William Hurt says AI sentience ‘inevitable’


NEW YORK — For William Hurt, it isn’t a question of whether someone will invent a robot with feelings, it’s a matter of when.

“I think I may be pretty good at saying if this and this is true then this and this are true,” says Hurt. “So from the moment I took a look at it, it was all absolutely inevitable.”

The Oscar-winning actor says he’s been “riveted” by the idea of artificial intelligence since his early teens. He surmises that’s partly why he landed roles about the subject in the 2001 film “A.I. Artificial Intelligence” and in the new sci-fi drama “Humans,” which airs at 9 p.m. Sundays on AMC.

“If when you walk in the room and the topic lights you up, they see that and they hire you sometimes,” Hurt said in a recent interview.

“Humans” takes place in a parallel present day where eerily human-like androids are as common in homes as iPads and smartphones are in real life.

Whereas most of these so-called “Synths” are merely mechanical, a few newer models have emotions and think for themselves.

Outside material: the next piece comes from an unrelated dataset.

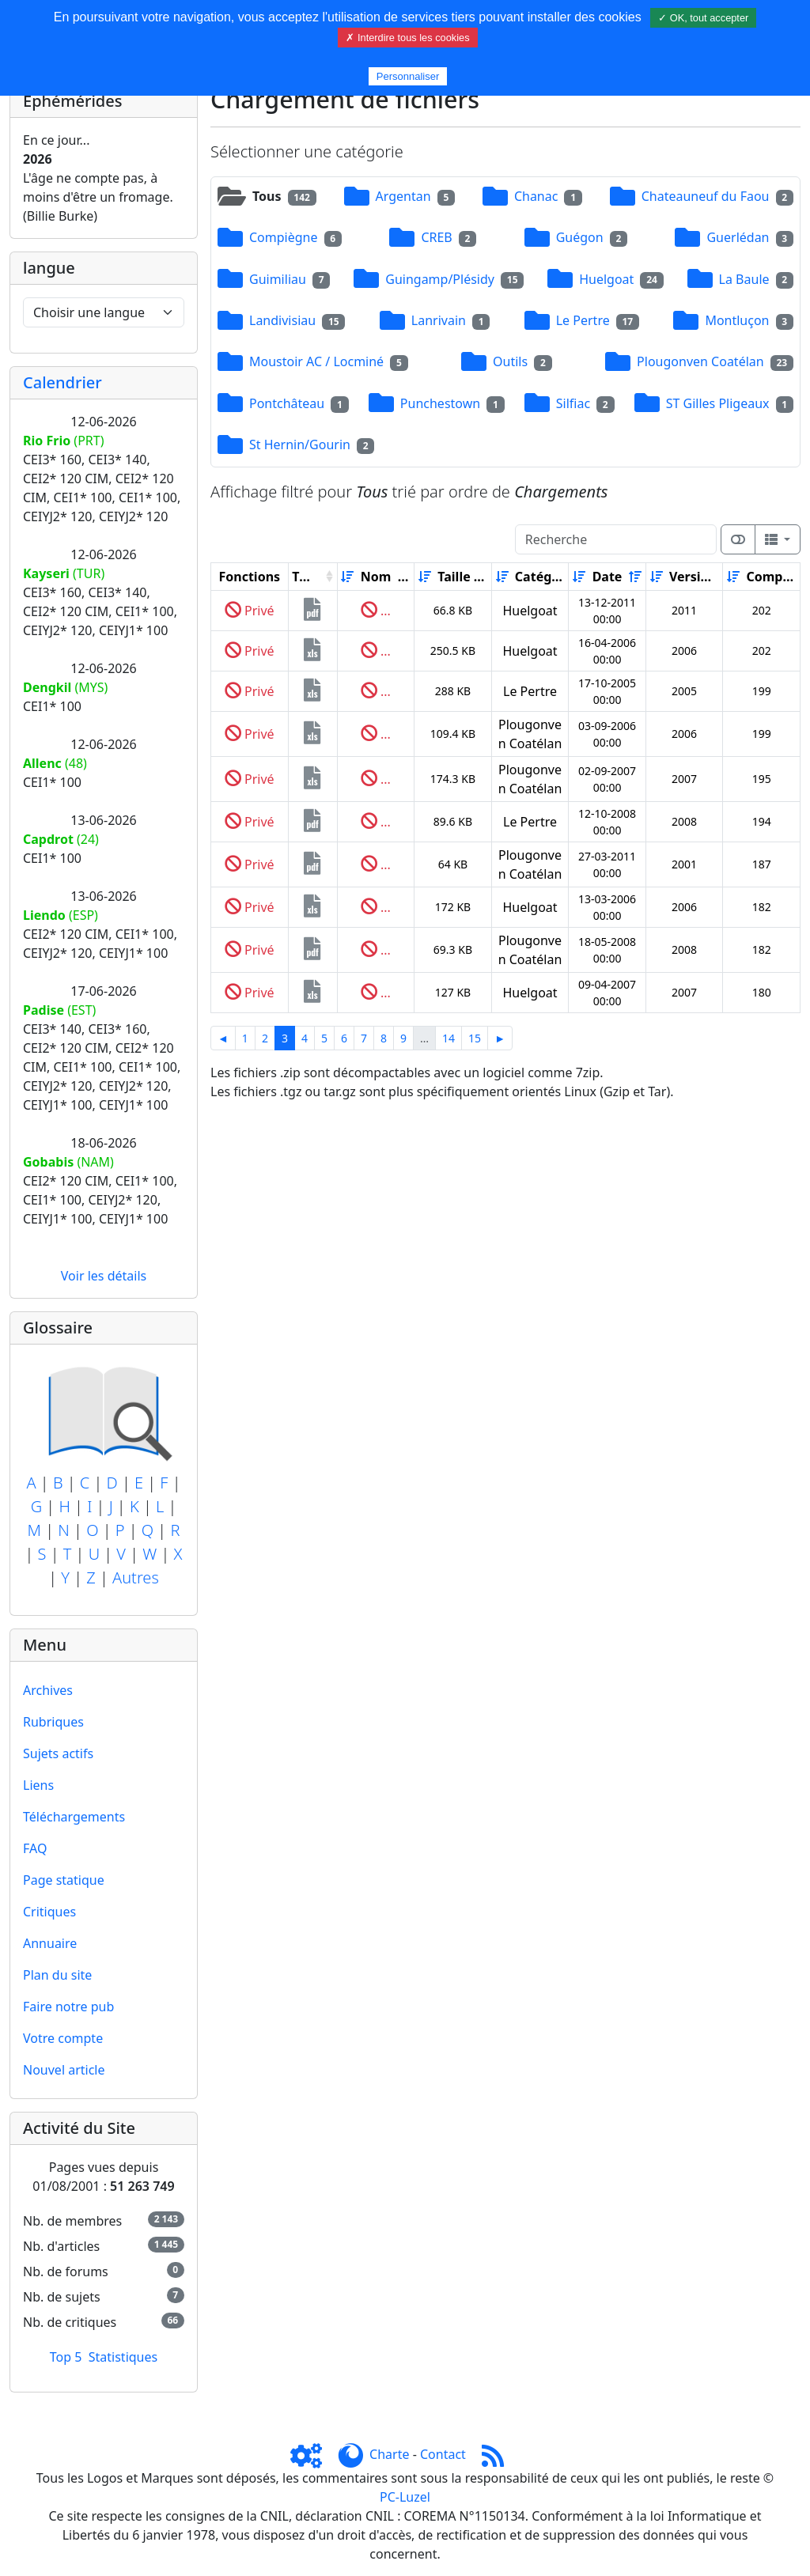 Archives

Hurt plays Dr. George Millican, a mechanical engineer who worked on the project that developed the original Synths who lives with and protects his outdated android named Odi.

“He gets sick and loses some of his memory,” says Hurt, who reveals that after George’s wife dies, “you have this fascinating relationship that he has with a clearly anthropomorphized robotic who is the repository of the memories of his life with his wife.”

Hurt not only sees a future with sentient robots, he says he believes it won’t be long before cellphones are injected under people’s skin like the GPS microchips subcutaneously put in pets. He even imagines that one day there will be a way to preserve people’s memories in a mechanical vessel so their consciousness can live on forever.

“I think that that is natural in evolution.”